* EXERCISE DIRECTIONS:
Could you restate the data word for word?

* DATA FOR REVIEW:
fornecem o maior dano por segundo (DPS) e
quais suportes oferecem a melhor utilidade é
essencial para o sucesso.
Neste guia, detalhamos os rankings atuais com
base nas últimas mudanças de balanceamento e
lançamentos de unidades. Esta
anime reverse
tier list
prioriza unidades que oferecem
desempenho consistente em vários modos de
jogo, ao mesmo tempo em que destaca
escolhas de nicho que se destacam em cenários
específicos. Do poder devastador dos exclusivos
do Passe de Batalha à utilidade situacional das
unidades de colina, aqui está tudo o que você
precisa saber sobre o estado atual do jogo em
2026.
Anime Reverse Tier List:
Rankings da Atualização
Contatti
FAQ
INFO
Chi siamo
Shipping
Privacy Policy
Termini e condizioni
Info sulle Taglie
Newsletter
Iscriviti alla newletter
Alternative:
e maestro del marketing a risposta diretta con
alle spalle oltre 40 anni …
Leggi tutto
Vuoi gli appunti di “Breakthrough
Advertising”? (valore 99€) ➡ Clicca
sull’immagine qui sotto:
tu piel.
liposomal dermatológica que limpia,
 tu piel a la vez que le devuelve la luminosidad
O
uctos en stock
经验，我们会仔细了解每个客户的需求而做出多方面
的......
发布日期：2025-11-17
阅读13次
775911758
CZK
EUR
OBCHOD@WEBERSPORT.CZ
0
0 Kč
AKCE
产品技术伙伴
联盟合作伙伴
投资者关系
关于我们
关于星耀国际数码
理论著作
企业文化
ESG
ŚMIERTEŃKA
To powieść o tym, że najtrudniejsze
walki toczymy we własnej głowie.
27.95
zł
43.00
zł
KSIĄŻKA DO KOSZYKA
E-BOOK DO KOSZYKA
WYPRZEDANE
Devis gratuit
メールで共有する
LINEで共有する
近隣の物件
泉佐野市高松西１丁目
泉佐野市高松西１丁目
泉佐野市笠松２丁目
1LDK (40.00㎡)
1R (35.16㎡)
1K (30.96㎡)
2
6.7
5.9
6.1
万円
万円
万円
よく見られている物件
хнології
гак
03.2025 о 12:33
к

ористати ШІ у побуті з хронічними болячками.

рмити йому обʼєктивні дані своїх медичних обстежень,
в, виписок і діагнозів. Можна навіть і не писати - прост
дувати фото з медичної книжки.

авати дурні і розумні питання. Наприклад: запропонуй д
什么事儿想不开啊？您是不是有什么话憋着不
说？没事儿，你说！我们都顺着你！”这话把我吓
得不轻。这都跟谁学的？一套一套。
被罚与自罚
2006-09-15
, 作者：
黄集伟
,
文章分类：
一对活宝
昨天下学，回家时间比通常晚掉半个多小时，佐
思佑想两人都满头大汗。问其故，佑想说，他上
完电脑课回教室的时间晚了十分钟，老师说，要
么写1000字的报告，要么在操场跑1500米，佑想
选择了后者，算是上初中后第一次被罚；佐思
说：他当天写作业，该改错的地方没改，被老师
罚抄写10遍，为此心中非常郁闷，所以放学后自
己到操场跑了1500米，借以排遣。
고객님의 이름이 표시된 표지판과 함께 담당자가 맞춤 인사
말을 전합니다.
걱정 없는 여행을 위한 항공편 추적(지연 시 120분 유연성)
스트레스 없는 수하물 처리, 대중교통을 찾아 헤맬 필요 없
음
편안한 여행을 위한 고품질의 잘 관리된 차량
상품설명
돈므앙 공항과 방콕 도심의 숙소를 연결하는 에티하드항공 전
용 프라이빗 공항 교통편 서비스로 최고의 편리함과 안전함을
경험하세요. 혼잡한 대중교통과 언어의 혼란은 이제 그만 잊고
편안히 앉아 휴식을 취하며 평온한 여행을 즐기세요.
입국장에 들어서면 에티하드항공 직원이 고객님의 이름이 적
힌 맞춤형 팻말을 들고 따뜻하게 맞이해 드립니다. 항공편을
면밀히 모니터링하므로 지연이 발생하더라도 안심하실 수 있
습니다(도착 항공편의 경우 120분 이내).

* RESULT OF THIS EXERCISE:
fornecem o maior dano por segundo (DPS) e
quais suportes oferecem a melhor utilidade é
essencial para o sucesso.
Neste guia, detalhamos os rankings atuais com
base nas últimas mudanças de balanceamento e
lançamentos de unidades. Esta
anime reverse
tier list
prioriza unidades que oferecem
desempenho consistente em vários modos de
jogo, ao mesmo tempo em que destaca
escolhas de nicho que se destacam em cenários
específicos. Do poder devastador dos exclusivos
do Passe de Batalha à utilidade situacional das
unidades de colina, aqui está tudo o que você
precisa saber sobre o estado atual do jogo em
2026.
Anime Reverse Tier List:
Rankings da Atualização
Contatti
FAQ
INFO
Chi siamo
Shipping
Privacy Policy
Termini e condizioni
Info sulle Taglie
Newsletter
Iscriviti alla newletter
Alternative:
e maestro del marketing a risposta diretta con
alle spalle oltre 40 anni …
Leggi tutto
Vuoi gli appunti di “Breakthrough
Advertising”? (valore 99€) ➡ Clicca
sull’immagine qui sotto:
tu piel.
liposomal dermatológica que limpia,
 tu piel a la vez que le devuelve la luminosidad
O
uctos en stock
经验，我们会仔细了解每个客户的需求而做出多方面
的......
发布日期：2025-11-17
阅读13次
775911758
CZK
EUR
OBCHOD@WEBERSPORT.CZ
0
0 Kč
AKCE
产品技术伙伴
联盟合作伙伴
投资者关系
关于我们
关于星耀国际数码
理论著作
企业文化
ESG
ŚMIERTEŃKA
To powieść o tym, że najtrudniejsze
walki toczymy we własnej głowie.
27.95
zł
43.00
zł
KSIĄŻKA DO KOSZYKA
E-BOOK DO KOSZYKA
WYPRZEDANE
Devis gratuit
メールで共有する
LINEで共有する
近隣の物件
泉佐野市高松西１丁目
泉佐野市高松西１丁目
泉佐野市笠松２丁目
1LDK (40.00㎡)
1R (35.16㎡)
1K (30.96㎡)
2
6.7
5.9
6.1
万円
万円
万円
よく見られている物件
хнології
гак
03.2025 о 12:33
к

ористати ШІ у побуті з хронічними болячками.

рмити йому обʼєктивні дані своїх медичних обстежень,
в, виписок і діагнозів. Можна навіть і не писати - прост
дувати фото з медичної книжки.

авати дурні і розумні питання. Наприклад: запропонуй д
什么事儿想不开啊？您是不是有什么话憋着不
说？没事儿，你说！我们都顺着你！”这话把我吓
得不轻。这都跟谁学的？一套一套。
被罚与自罚
2006-09-15
, 作者：
黄集伟
,
文章分类：
一对活宝
昨天下学，回家时间比通常晚掉半个多小时，佐
思佑想两人都满头大汗。问其故，佑想说，他上
完电脑课回教室的时间晚了十分钟，老师说，要
么写1000字的报告，要么在操场跑1500米，佑想
选择了后者，算是上初中后第一次被罚；佐思
说：他当天写作业，该改错的地方没改，被老师
罚抄写10遍，为此心中非常郁闷，所以放学后自
己到操场跑了1500米，借以排遣。
고객님의 이름이 표시된 표지판과 함께 담당자가 맞춤 인사
말을 전합니다.
걱정 없는 여행을 위한 항공편 추적(지연 시 120분 유연성)
스트레스 없는 수하물 처리, 대중교통을 찾아 헤맬 필요 없
음
편안한 여행을 위한 고품질의 잘 관리된 차량
상품설명
돈므앙 공항과 방콕 도심의 숙소를 연결하는 에티하드항공 전
용 프라이빗 공항 교통편 서비스로 최고의 편리함과 안전함을
경험하세요. 혼잡한 대중교통과 언어의 혼란은 이제 그만 잊고
편안히 앉아 휴식을 취하며 평온한 여행을 즐기세요.
입국장에 들어서면 에티하드항공 직원이 고객님의 이름이 적
힌 맞춤형 팻말을 들고 따뜻하게 맞이해 드립니다. 항공편을
면밀히 모니터링하므로 지연이 발생하더라도 안심하실 수 있
습니다(도착 항공편의 경우 120분 이내).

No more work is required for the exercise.